Design: Barrier function of the SC was assessed by measuring transepidermal water loss, and SC hydration was assessed by measuring capacitance. The extent of disease was assessed using a computer-assisted algorithm.
Patients: A total of 38 sequential volunteers aged 4 months to 18 years (25 girls, 13 boys) with mild to severe AD at a university outpatient pediatric dermatology clinic.
Main outcome measures: The computer-assisted method for estimating BSA was compared with estimates using the "rule of nines." The Objective Severity Assessment of Atopic Dermatitis (OSAAD) score, derived from measurements of SC barrier function and SC hydration and normalized for extent of disease was compared with the Scoring Atopic Dermatitis (SCORAD) index.

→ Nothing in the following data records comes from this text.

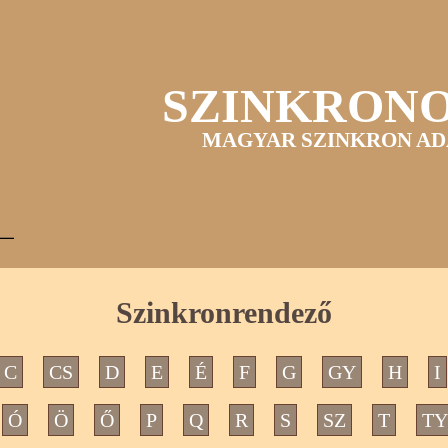
SZINKRON
MAGYAR SZINKRON AD
Szinkronrendező
C
CS
D
E
É
F
G
GY
H
I
Ó
Ö
Ő
P
Q
R
S
SZ
T
TY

Results: Measurements of epidermal permeability barrier function and SC hydration correlated with clinical estimates of disease severity. The computer-assisted measurements of the extent of disease correlated with estimates derived from the rule of nines. The OSAAD scores correlated with the currently used instrument for AD severity, the SCORAD index.
Conclusion: The OSAAD is a new AD severity score that avoids the pitfalls of currently used subjective scoring systems by using objective measures.